§ **TRY IT**:
In the data below, find the line containing "空気のおいしさ、感じてくだ"; reproduce that line and all subsequent lines exactly, and nothing else.

§ **DATASET ENTRIES**:
BEGIN

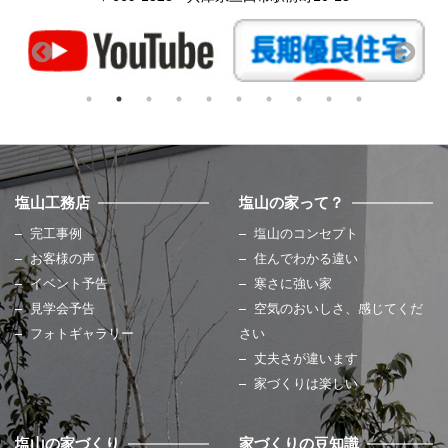
塩山工務店
塩山の家って？
完工事例
塩山のコンセプト
お客様の声
住んでわかる違い
イベント予告
寒さに強い家
見学会予告
空気のおいしさ、感じてくだ
フォトギャラリー
さい
丈夫さが違います
家づくりは楽しい
塩山の家づくり
家づくりの豆知識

END

§ **WRITTEN SOLUTION**:
空気のおいしさ、感じてくだ
フォトギャラリー
さい
丈夫さが違います
家づくりは楽しい
塩山の家づくり
家づくりの豆知識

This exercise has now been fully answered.